▸ The task:
Leaving out the pictures, return word for word the stretch of entries below from the line holding "ABUSOS EN COBRANZAS Y SPAM" through the line holding "Индивидуальный дизайн без ограничений".

______

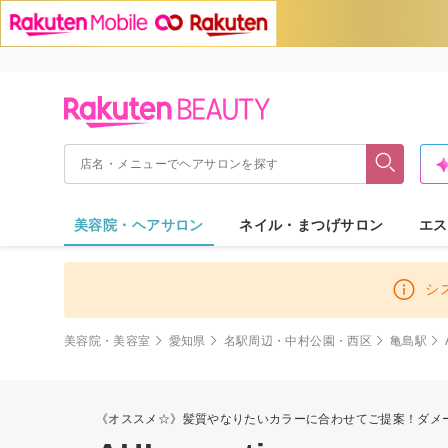
美容院・ヘアサロン
ネイル・まつげサロン
エス
シ
美容院・美容室
愛知県
名駅周辺・中村公園・西区
亀島駅
《オススメ☆》髪質やなりたいカラーに合わせてご提案！ダメー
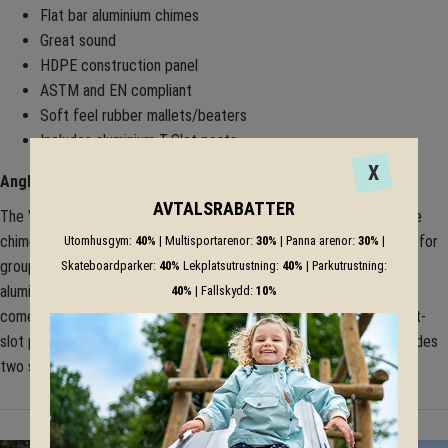
Flat bar aluminium chimes
Great sound
HDPE construction panel
ASTM and EN compliant
Soft feel rubber mallets/beaters
Includes aluminium T-Slot posts
X
Angled panel layout for that concert feel
AVTALSRABATTER
The Virtuoso Concert Flat Chimes offers an alternative to the tube
chime sounds and makes a great addition to any musical ensemble for
Utomhusgym:
40%
| Multisportarenor:
30%
| Panna arenor:
30%
|
groups of children to play music together.The product has eight
Skateboardparker:
40%
Lekplatsutrustning:
40%
| Parkutrustning:
aluminium flat chimes C-C, the product is ASTM and EN compliant,
40%
| Fallskydd:
10%
comes complete with our custom extruded, heavy-duty aluminium t-
slot posts and and are ASTM compliant. This inclusive design includes
two soft feel rubber mallets and post holders.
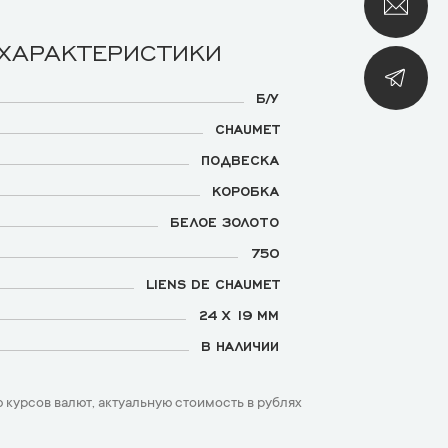
 ХАРАКТЕРИСТИКИ
Б/У
CHAUMET
ПОДВЕСКА
КОРОБКА
БЕЛОЕ ЗОЛОТО
750
LIENS DE CHAUMET
24 X 19 ММ
В НАЛИЧИИ
 курсов валют, актуальную стоимость в рублях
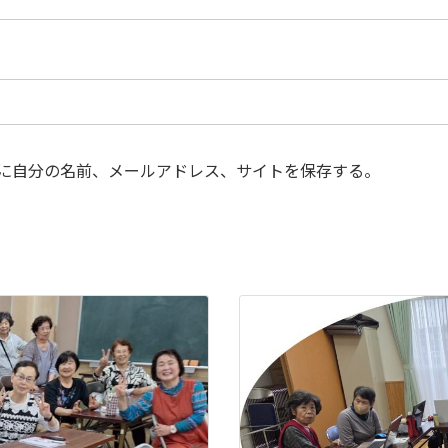
に自分の名前、メールアドレス、サイトを保存する。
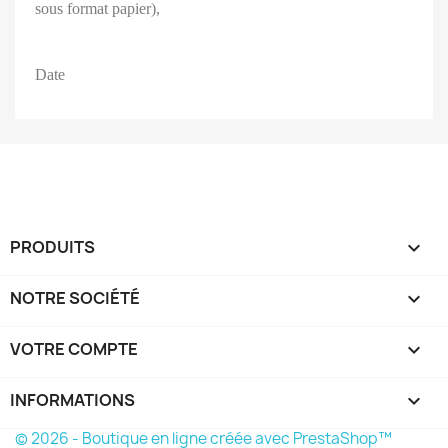
sous format papier),
Date
PRODUITS

NOTRE SOCIÉTÉ

VOTRE COMPTE

INFORMATIONS
keyboard_arrow_down
© 2026 - Boutique en ligne créée avec PrestaShop™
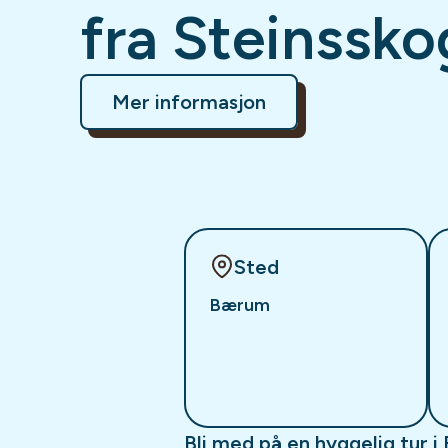
fra Steinssk
Mer informasjon
Sted
Bærum
Bli med på en hyggelig tur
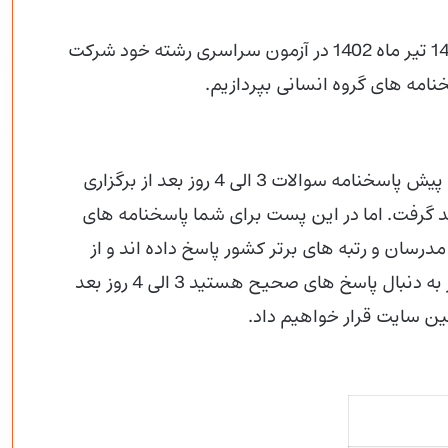
دانش آموزان رشته های انسانی در صبح چهارشنبه 14 تیر ماه 1402 در آزمون سراسری رشته خود شرکت
نامه های گروه انسانی بپردازیم.
طبق اعلام سازمان سنجش و طبق روتین سال های پیش پاسخنامه سوالات 3 الی 4 روز بعد از برگزاری
گرفت. اما در این پست برای شما پاسخنامه های
سان و رتبه های برتر کشور پاسخ داده اند و از
درستی پاسخنامه ها مطمئن نیستیم با این حال اگر به دنبال پاسخ های صحیح هستید 3 الی 4 روز بعد
 سایت قرار خواهیم داد.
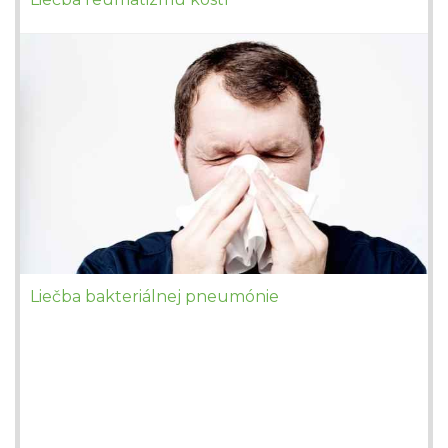
Liečba bakteriálnej pneumónie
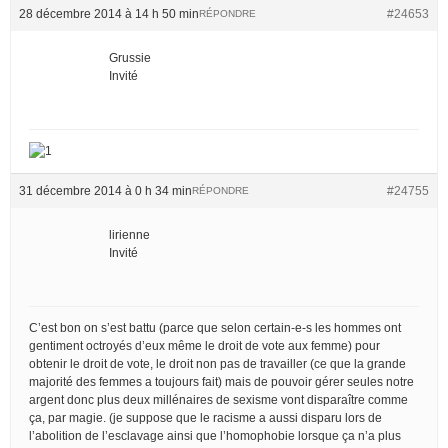
28 décembre 2014 à 14 h 50 min
#24653
RÉPONDRE
Grussie
Invité
31 décembre 2014 à 0 h 34 min
#24755
RÉPONDRE
lirienne
Invité
C’est bon on s’est battu (parce que selon certain-e-s les hommes ont
gentiment octroyés d’eux même le droit de vote aux femme) pour
obtenir le droit de vote, le droit non pas de travailler (ce que la grande
majorité des femmes a toujours fait) mais de pouvoir gérer seules notre
argent donc plus deux millénaires de sexisme vont disparaître comme
ça, par magie. (je suppose que le racisme a aussi disparu lors de
l’abolition de l’esclavage ainsi que l’homophobie lorsque ça n’a plus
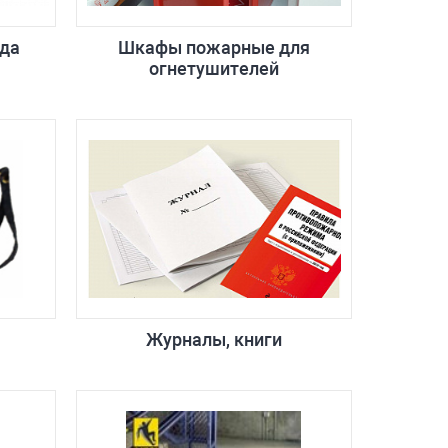
да
Шкафы пожарные для
огнетушителей
Журналы, книги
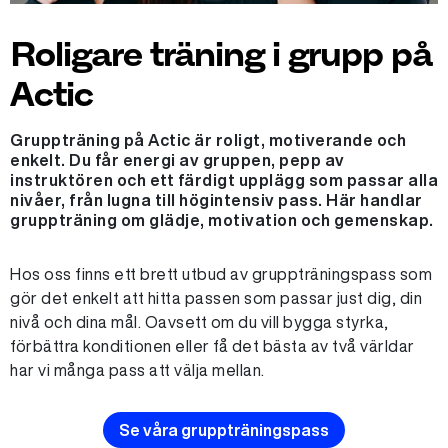
Roligare träning i grupp på
Actic
Gruppträning på Actic är roligt, motiverande och
enkelt. Du får energi av gruppen, pepp av
instruktören och ett färdigt upplägg som passar alla
nivåer, från lugna till högintensiv pass. Här handlar
gruppträning om glädje, motivation och gemenskap.
Hos oss finns ett brett utbud av gruppträningspass som
gör det enkelt att hitta passen som passar just dig, din
nivå och dina mål. Oavsett om du vill bygga styrka,
förbättra konditionen eller få det bästa av två världar
har vi många pass att välja mellan.
Se våra gruppträningspass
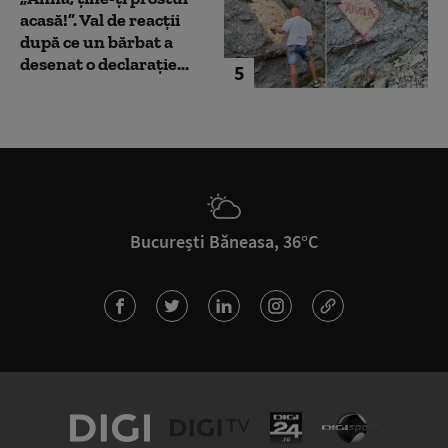
acasă!”. Val de reacții
după ce un bărbat a
desenat o declarație...
5
București Băneasa, 36°C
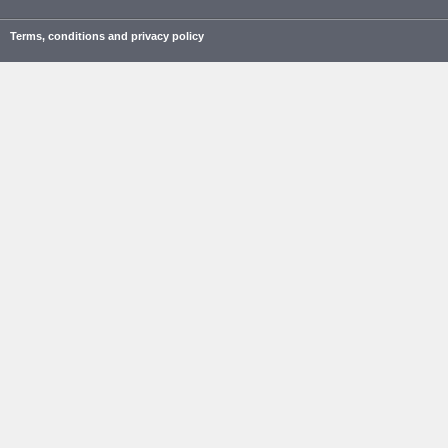
Terms, conditions and privacy policy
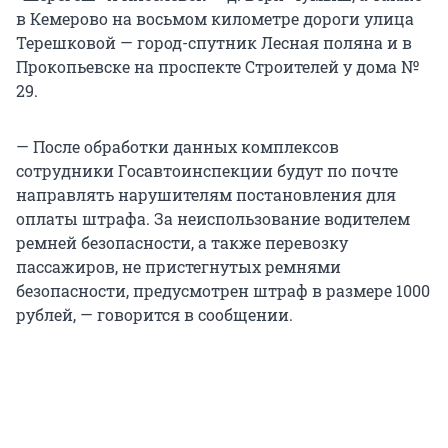
в Кемерово на восьмом километре дороги улица
Терешковой — город-спутник Лесная поляна и в
Прокопьевске на проспекте Строителей у дома №
29.
— После обработки данных комплексов
сотрудники Госавтоинспекции будут по почте
направлять нарушителям постановления для
оплаты штрафа. За неиспользование водителем
ремней безопасности, а также перевозку
пассажиров, не пристегнутых ремнями
безопасности, предусмотрен штраф в размере 1000
рублей, — говорится в сообщении.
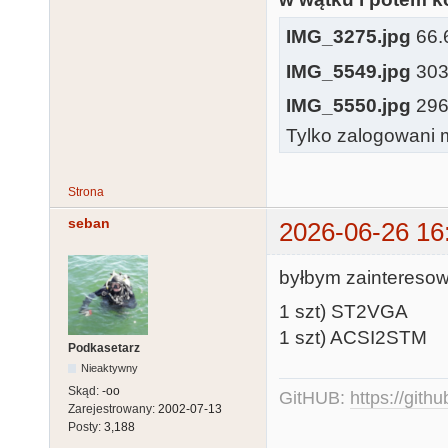
IMG_3275.jpg
66.6
IMG_5549.jpg
303.
IMG_5550.jpg
296.
Tylko zalogowani m
Strona
seban
2026-06-26 16
byłbym zaintereso
1 szt) ST2VGA
1 szt) ACSI2STM
Podkasetarz
Nieaktywny
Skąd:
-oo
GitHUB:
https://gith
Zarejestrowany:
2002-07-13
Posty:
3,188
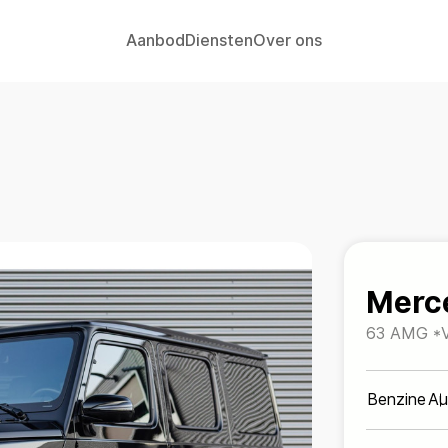
Aanbod
Diensten
Over ons
Home
Aanbod
Diensten
Merc
Over ons
63 AMG *
BLACK*BR
Contact
Benzine
Au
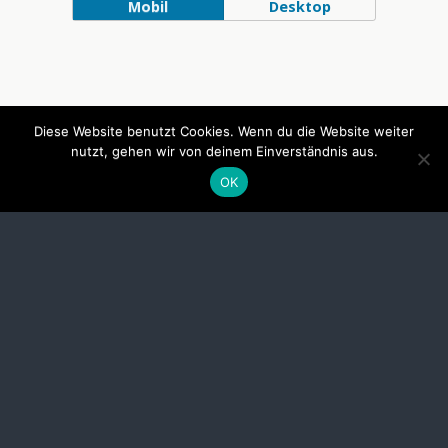
Mobil
Desktop
Diese Website benutzt Cookies. Wenn du die Website weiter
nutzt, gehen wir von deinem Einverständnis aus.
OK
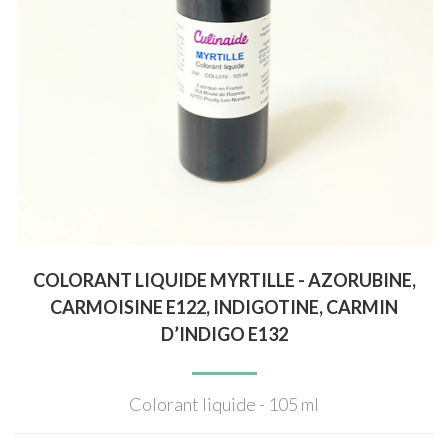
COLORANT LIQUIDE MYRTILLE - AZORUBINE,
CARMOISINE E122, INDIGOTINE, CARMIN
D’INDIGO E132
Colorant liquide - 105 ml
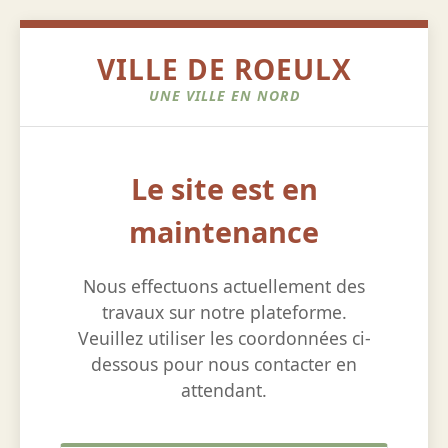
VILLE DE ROEULX
UNE VILLE EN NORD
Le site est en
maintenance
Nous effectuons actuellement des
travaux sur notre plateforme.
Veuillez utiliser les coordonnées ci-
dessous pour nous contacter en
attendant.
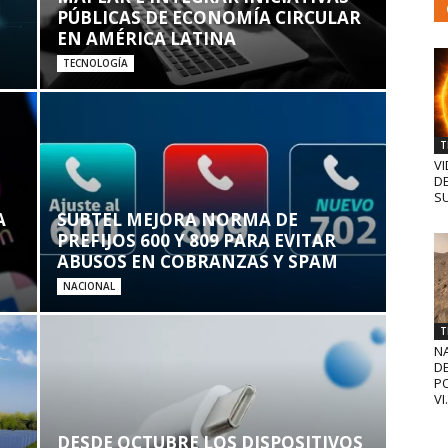
PÚBLICAS DE ECONOMÍA CIRCULAR
EN AMÉRICA LATINA
TECNOLOGÍA
T
VI
D
SU
A
SUBTEL MEJORA NORMA DE
PREFIJOS 600 Y 809 PARA EVITAR
ABUSOS EN COBRANZAS Y SPAM
NACIONAL
T
N
D
PO
VI.
DESDE OCTUBRE LOS DISPOSITIVOS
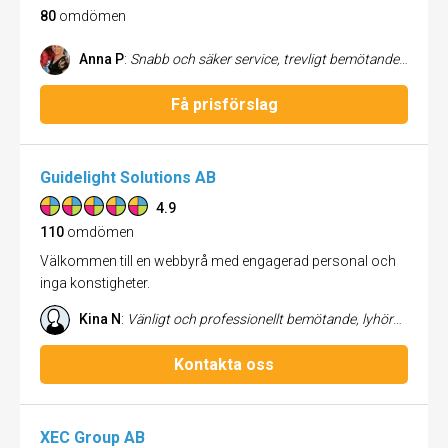
80
omdömen
Anna P
:
Snabb och säker service, trevligt bemötande, rekommenderas!
Få prisförslag
Guidelight Solutions AB
4.9
110
omdömen
Välkommen till en webbyrå med engagerad personal och
inga konstigheter.
Kina N
:
Vänligt och professionellt bemötande, lyhördhet för våra behov. Guidelight levde upp till våra förväntningar och utlovad leverans. Hjälpte oss med vår hemsida. Jan rekommenderas!
Kontakta oss
XEC Group AB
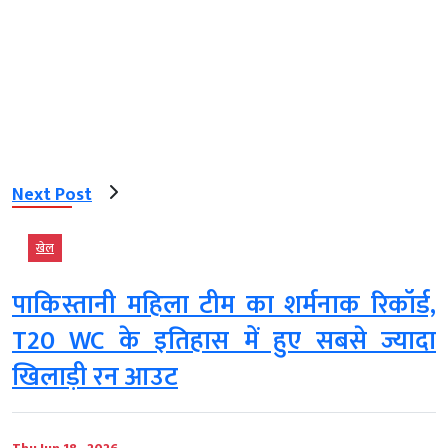
Next Post
खेल
पाकिस्तानी महिला टीम का शर्मनाक रिकॉर्ड,
T20 WC के इतिहास में हुए सबसे ज्यादा
खिलाड़ी रन आउट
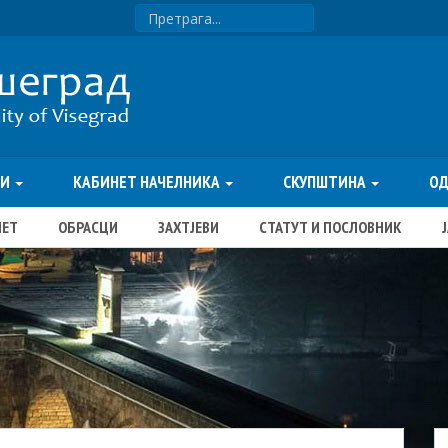
ТИ
КАБИНЕТ НАЧЕЛНИКА
СКУПШТИНА
О
ЏЕТ
ОБРАСЦИ
ЗАХТЈЕВИ
СТАТУТ И ПОСЛОВНИК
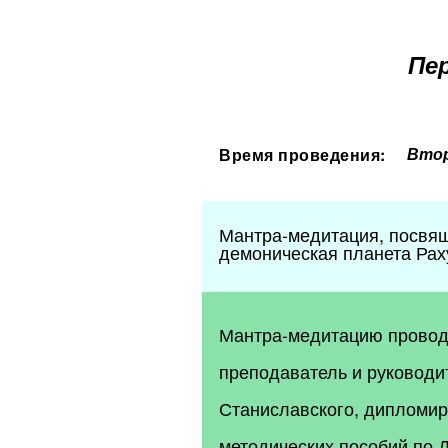
Пер
Втор
Время проведения:
Мантра-медитация, посвящ
демоническая планета Рах
Мантра-медитацию проводи
преподаватель и руководи
Станиславского, дипломир
методических пособий по 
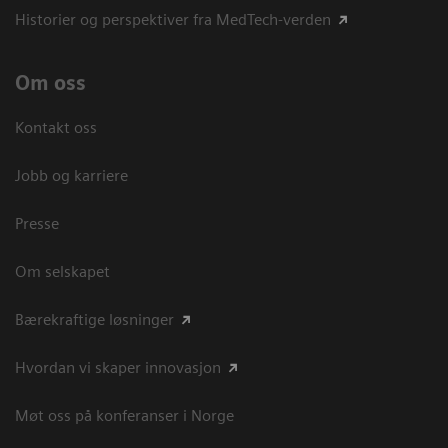
Historier og perspektiver fra MedTech-verden
Om oss
Kontakt oss
Jobb og karriere
Presse
Om selskapet
Bærekraftige løsninger
Hvordan vi skaper innovasjon
Møt oss på konferanser i Norge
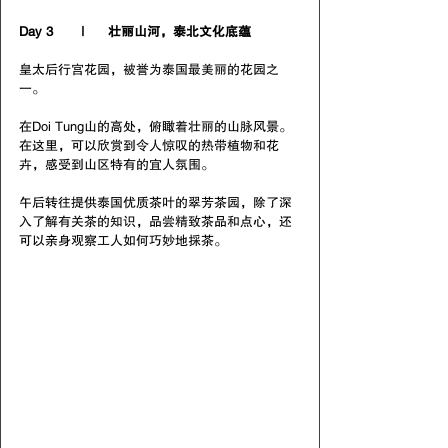
Day 3       |      壮丽山河，泰北文化底蕴
皇太后行宫花园，被誉为泰国最美丽的花园之
一。
在Doi Tung山的高处，俯瞰着壮丽的山脉风景。
在这里，可以欣赏到令人惊叹的热带植物和花
卉，感受到山区特有的宜人氛围。
午后转往提供泰国优质茶叶的翠芳茶园，除了深
入了解有关茶的知识，品尝精致茶品和点心，还
可以亲身观察工人如何巧妙地採茶。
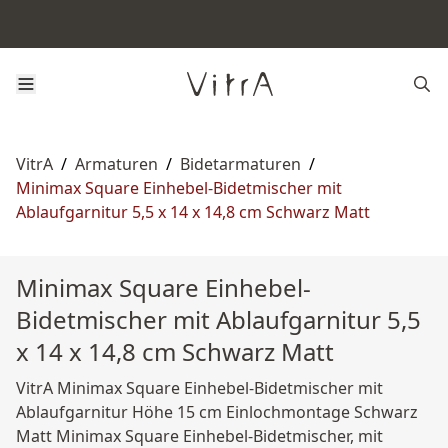
VitrA
/
Armaturen
/
Bidetarmaturen
/
Minimax Square Einhebel-Bidetmischer mit
Ablaufgarnitur 5,5 x 14 x 14,8 cm Schwarz Matt
Minimax Square Einhebel-
Bidetmischer mit Ablaufgarnitur 5,5
x 14 x 14,8 cm Schwarz Matt
VitrA Minimax Square Einhebel-Bidetmischer mit
Ablaufgarnitur Höhe 15 cm Einlochmontage Schwarz
Matt Minimax Square Einhebel-Bidetmischer, mit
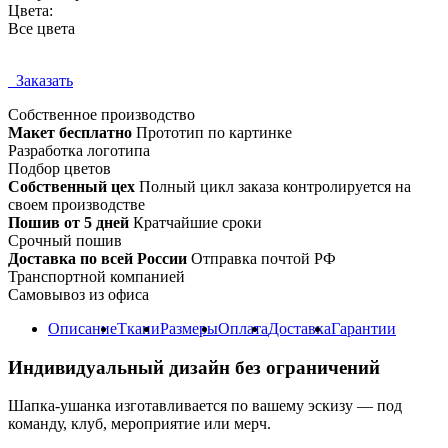
Цвета:
Все цвета
Заказать
Собственное
производство
Макет бесплатно
Прототип по картинке
Разработка логотипа
Подбор цветов
Собственный цех
Полный цикл заказа контролируется на
своем производстве
Пошив от 5 дней
Кратчайшие сроки
Срочный пошив
Доставка по всей России
Отправка почтой РФ
Транспортной компанией
Самовывоз из офиса
Описание
Ткани
Размеры
Оплата
Доставка
Гарантии
Индивидуальный дизайн без ограничений
Шапка-ушанка изготавливается по вашему эскизу — под
команду, клуб, мероприятие или мерч.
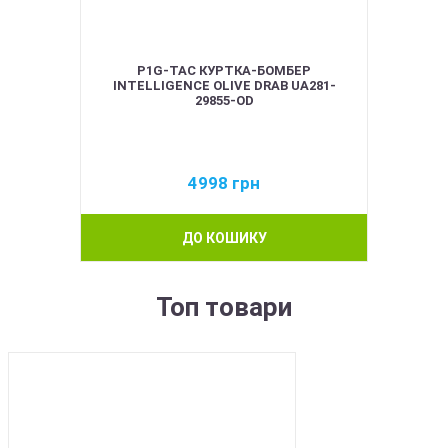
P1G-TAC КУРТКА-БОМБЕР
INTELLIGENCE OLIVE DRAB UA281-
29855-OD
4998
грн
ДО КОШИКУ
Топ товари
BEST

______

▸ Response to this exercise:
ABUSOS EN COBRANZAS Y SPAM
NACIONAL
T
N
D
PO
VI.
DESDE OCTUBRE LOS DISPOSITIVOS
80
omdömen
Anna P
:
Snabb och säker service, trevligt bemötande, rekommenderas!
Få prisförslag
Guidelight Solutions AB
4.9
110
omdömen
Välkommen till en webbyrå med engagerad personal och
inga konstigheter.
Kina N
:
Vänligt och professionellt bemötande, lyhördhet för våra behov. Guidelight levde upp till våra förväntningar och utlovad leverans. Hjälpte oss med vår hemsida. Jan rekommenderas!
Kontakta oss
XEC Group AB
Next Post
खेल
पाकिस्तानी महिला टीम का शर्मनाक रिकॉर्ड,
T20 WC के इतिहास में हुए सबसे ज्यादा
खिलाड़ी रन आउट
ТИ
КАБИНЕТ НАЧЕЛНИКА
СКУПШТИНА
О
ЏЕТ
ОБРАСЦИ
ЗАХТЈЕВИ
СТАТУТ И ПОСЛОВНИК
Пер
Втор
Время проведения:
Мантра-медитация, посвящ
демоническая планета Рах
Мантра-медитацию проводи
преподаватель и руководи
Станиславского, дипломир
методических пособий по 
Historier og perspektiver fra MedTech-verden
Om oss
Kontakt oss
Jobb og karriere
Presse
Om selskapet
Bærekraftige løsninger
Hvordan vi skaper innovasjon
Møt oss på konferanser i Norge
Day 3       |      壮丽山河，泰北文化底蕴
皇太后行宫花园，被誉为泰国最美丽的花园之
一。
在Doi Tung山的高处，俯瞰着壮丽的山脉风景。
在这里，可以欣赏到令人惊叹的热带植物和花
卉，感受到山区特有的宜人氛围。
午后转往提供泰国优质茶叶的翠芳茶园，除了深
入了解有关茶的知识，品尝精致茶品和点心，还
可以亲身观察工人如何巧妙地採茶。
VitrA
/
Armaturen
/
Bidetarmaturen
/
Minimax Square Einhebel-Bidetmischer mit
Ablaufgarnitur 5,5 x 14 x 14,8 cm Schwarz Matt
Minimax Square Einhebel-
Bidetmischer mit Ablaufgarnitur 5,5
x 14 x 14,8 cm Schwarz Matt
VitrA Minimax Square Einhebel-Bidetmischer mit
Ablaufgarnitur Höhe 15 cm Einlochmontage Schwarz
Matt Minimax Square Einhebel-Bidetmischer, mit
Цвета:
Все цвета
Заказать
Собственное
производство
Макет бесплатно
Прототип по картинке
Разработка логотипа
Подбор цветов
Собственный цех
Полный цикл заказа контролируется на
своем производстве
Пошив от 5 дней
Кратчайшие сроки
Срочный пошив
Доставка по всей России
Отправка почтой РФ
Транспортной компанией
Самовывоз из офиса
Описание
Ткани
Размеры
Оплата
Доставка
Гарантии
Индивидуальный дизайн без ограничений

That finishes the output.